Search code examples
phpregexpreg-replace-callback

PHP preg_replace_callback REGEX (.*?) fails to match


I'm trying to match/replace the following input text with regular expressions in PHP:

{#var1>var2}
  {#>empty}inside empty{#>empty}
  before rows
  {#>firstrow}inside firstrow{#>firstrow}
  {#>row}inside row{#>row}
  {#>lastrow}inside lastrow{#>lastrow}
  after rows
{#}

where var1>var2 is an array:

$var1['var2'] = array('key1' => 'value1', 'key2' => 'value2', ...)

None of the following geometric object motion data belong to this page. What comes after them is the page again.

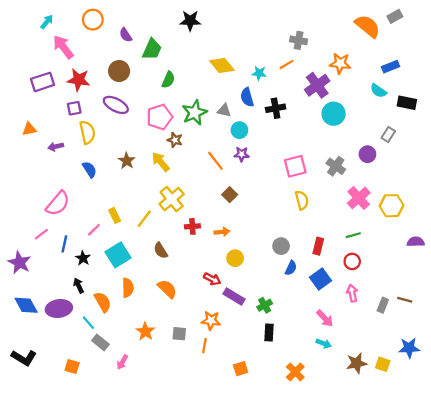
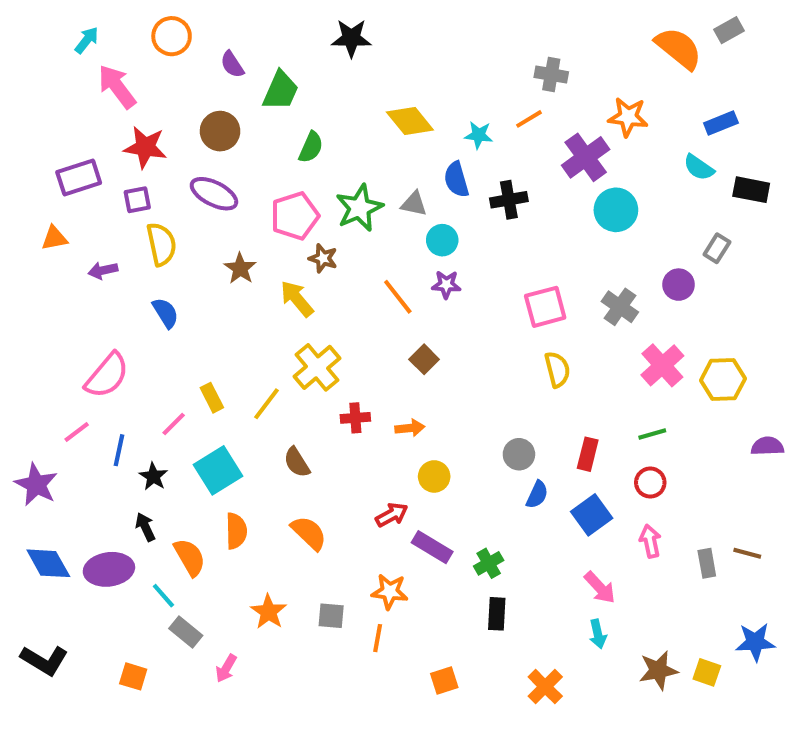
purple rectangle: (42, 82) -> (79, 178), moved
brown star: (127, 161) -> (240, 268), moved
red arrow: (212, 279) -> (392, 515), turned -56
gray rectangle: (383, 305) -> (707, 563), turned -32
cyan arrow: (324, 344) -> (598, 634), turned 56

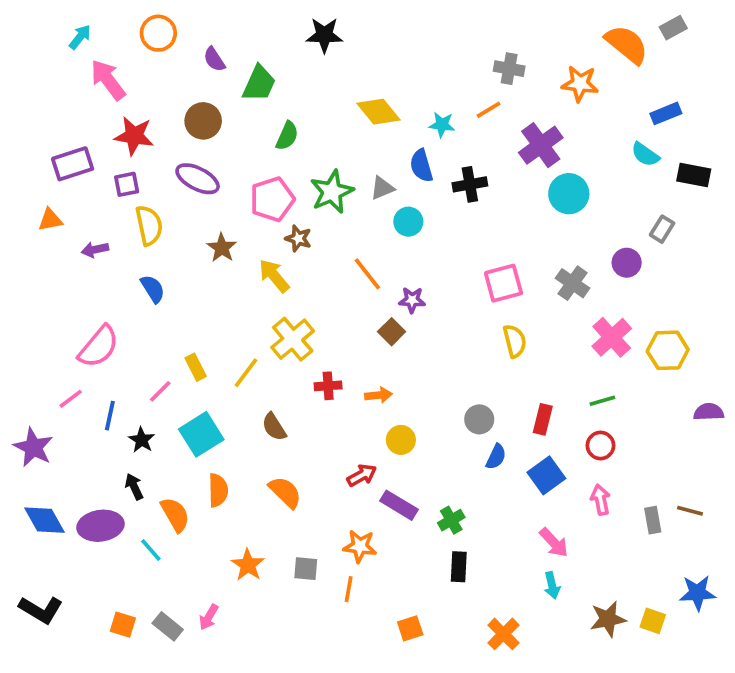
orange star: (628, 117) -> (580, 84), moved
gray triangle: (414, 204) -> (382, 188), turned -35
purple star: (446, 285) -> (412, 300), moved
gray rectangle: (186, 632) -> (168, 626), moved

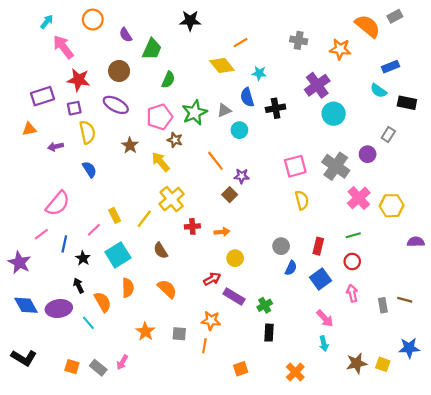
orange line: (489, 110) -> (241, 43), moved
gray cross: (573, 283) -> (336, 166), size x1.4

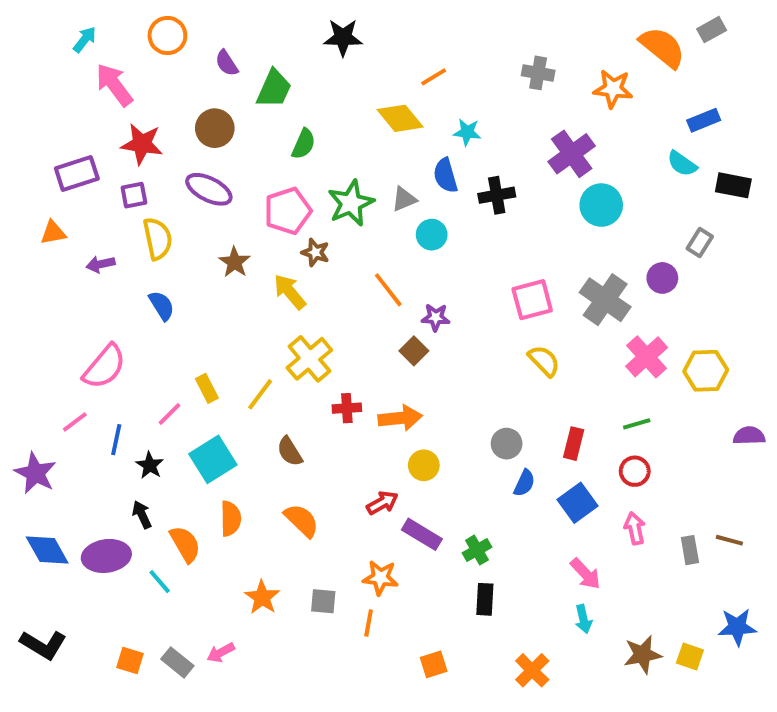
yellow semicircle: (302, 200) -> (544, 361), turned -30
orange arrow: (222, 232) -> (400, 418), size x1.5
pink arrow: (122, 362) -> (221, 653), turned 32

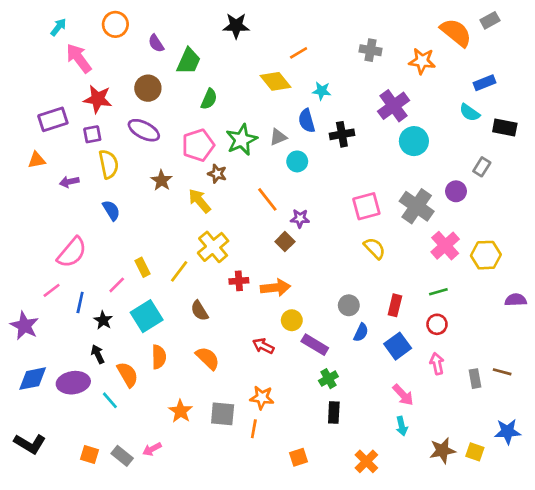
red arrow: (382, 503) -> (263, 346), turned -125
purple rectangle: (422, 534) -> (315, 345), moved
blue diamond: (47, 550) -> (33, 379), turned -72
gray square: (323, 601) -> (223, 414), size x1.4

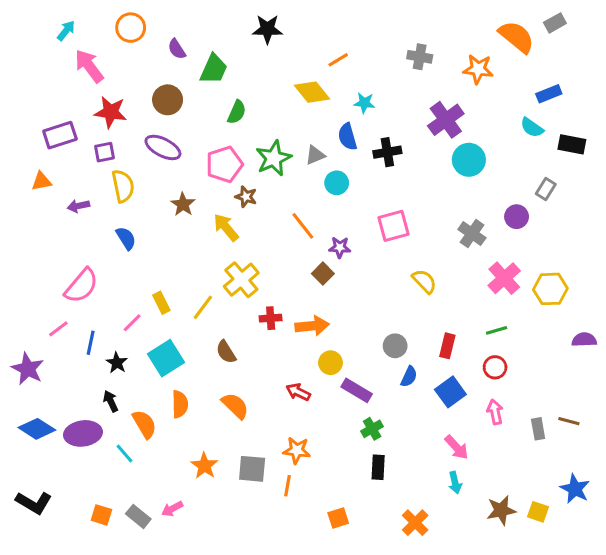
pink square: (366, 206) -> (394, 226), moved
gray cross: (417, 206) -> (472, 234), size x0.7
blue diamond: (33, 379) -> (37, 429), turned 44
blue star: (508, 432) -> (575, 489), turned 30

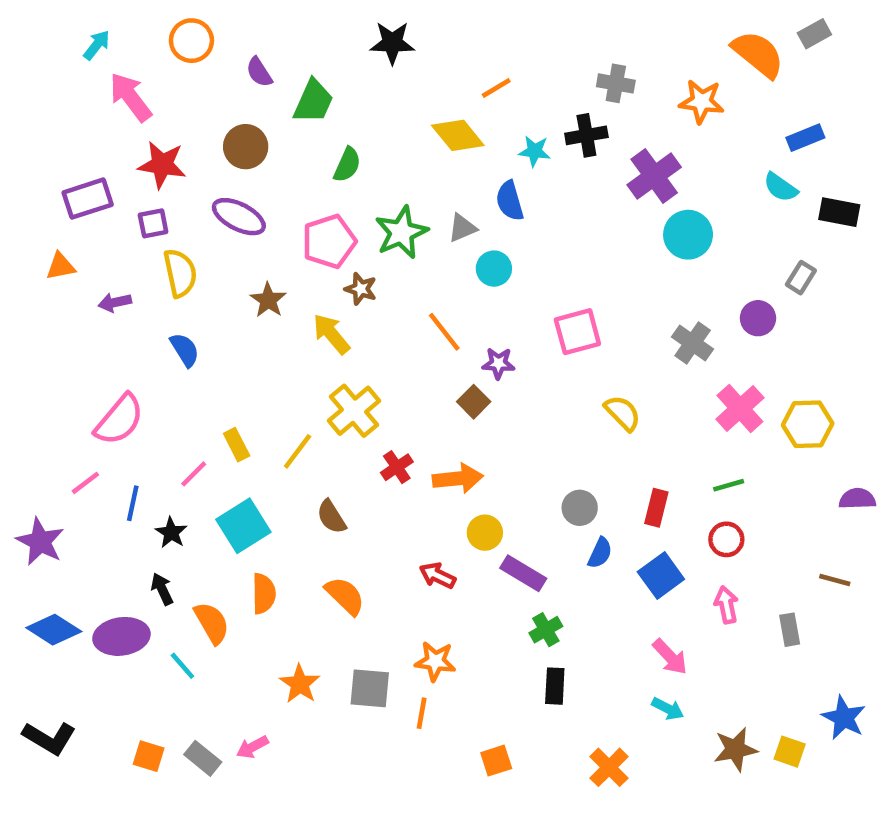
black cross: (387, 152) -> (586, 135), moved
red cross: (271, 318) -> (397, 467), turned -30
brown line: (569, 421) -> (835, 580), moved
cyan arrow: (455, 483) -> (668, 709), turned -50

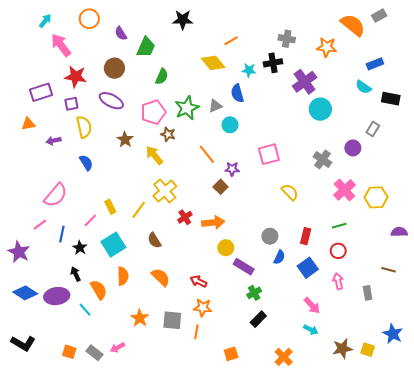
red arrow: (437, 575) -> (198, 281), moved
black rectangle: (555, 686) -> (258, 319), turned 42

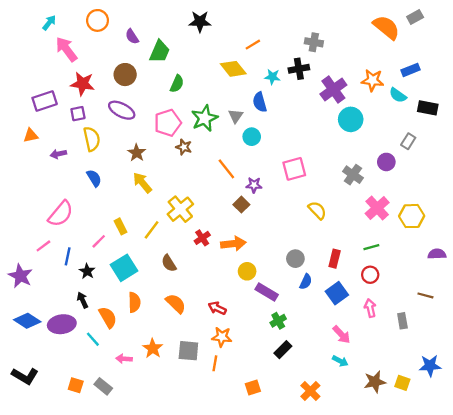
orange star: (327, 47) -> (373, 80), moved
gray triangle: (215, 106) -> (236, 116), turned -32
yellow arrow: (154, 155) -> (142, 183), moved
blue star: (393, 334) -> (430, 366), turned -30
pink arrow: (118, 347) -> (124, 359), moved, turned 32

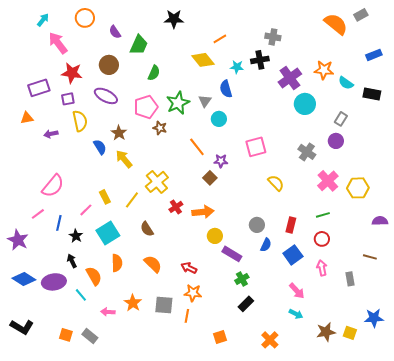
blue rectangle: (410, 70) -> (374, 55), moved
gray rectangle: (408, 141) -> (341, 119), moved
blue semicircle: (94, 178) -> (100, 147), moved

I have the following class to parse text with the regular expression (using preg_replace_callback):

class parse {

  public static function text($text) {
    $text = preg_replace_callback('/\{(#+)([a-zA-Z_\x7f-\xff][a-zA-Z0-9_\x7f-\xff]*)((?:\>[a-zA-Z0-9_\x7f-\xff]*)*)\}\s*(\{\1\>empty\}\s*(.*?)\s*\{\1\>empty\})?\s*(.*?)\s*(\{\1\>firstrow\}\s*(.*?)\s*\{\1\>firstrow\})?\s*(\{\1\>row\}\s*(.*?)\s*\{\1\>row\})?\s*(\{\1\>lastrow\}\s*(.*?)\s*\{\1\>lastrow\})?\s*(.*?)\s*\{\1\}/s', array('parse', 'replace_array'), $text);
    return $text;
  }

  public static function replace_array($matches) {
    print_r($matches);
  }
}

I get the (incorrect) output:

Array (
  [0] => {#var1>var2>var3} {#>empty}inside empty{#>empty} before rows {#>firstrow}inside firstrow{#>firstrow} {#>row}inside row{#>row} {#>lastrow}inside lastrow{#>lastrow} after rows {#}
  [1] => #
  [2] => var1
  [3] => >var2
  [4] => {#>empty}inside empty{#>empty}
  [5] => inside empty
  [6] =>
  [7] =>
  [8] =>
  [9] =>
  [10] =>
  [11] =>
  [12] =>
  [13] => before rows {#>firstrow}inside firstrow{#>firstrow} {#>row}inside row{#>row} {#>lastrow}inside lastrow{#>lastrow} after rows
) 

When I remove the "before rows" from the input text, I get the correct result:

Array (
  [0] => {#var1>var2>var3} {#>empty}inside empty{#>empty} {#>firstrow}inside firstrow{#>firstrow} {#>row}inside row{#>row} {#>lastrow}inside lastrow{#>lastrow} after rows {#}
  [1] => #
  [2] => var1
  [3] => >var2
  [4] => {#>empty}inside empty{#>empty}
  [5] => inside empty
  [6] =>
  [7] => {#>firstrow}inside firstrow{#>firstrow}
  [8] => inside firstrow
  [9] => {#>row}inside row{#>row}
  [10] => inside row
  [11] => {#>lastrow}inside lastrow{#>lastrow}
  [12] => inside lastrow [13] => after rows
)

I'm already searching for a day, and I think this is going to be a little stupid problem, but I cannot find it... Any help?


Solution

  • This works for me:

    \{(#+)([a-zA-Z_\x7f-\xff][a-zA-Z0-9_\x7f-\xff]*)((?:\>[a-zA-Z0-9_\x7f-\xff]*)*)\}\s*(\{\1\>empty\}\s*(.*?)\s*\{\1\>empty\})?\s*([^\n]*)\s*(\{\1\>firstrow\}\s*(.*?)\s*\{\1\>firstrow\})?\s*(\{\1\>row\}\s*(.*?)\s*\{\1\>row\})?\s*(\{\1\>lastrow\}\s*(.*?)\s*\{\1\>lastrow\})?\s*(.*?)\s*\{\1\}
    

    As far as I can tell (and it's really hard to tell) the problem was this part

    {\1\>empty\})?\s*(.*?)\s*
    

    specifically the (.*?) It wouldn't match the before rows because you're using the \s flag. Since it was non-greedy the . would stop at the first match, which in this case was the newline.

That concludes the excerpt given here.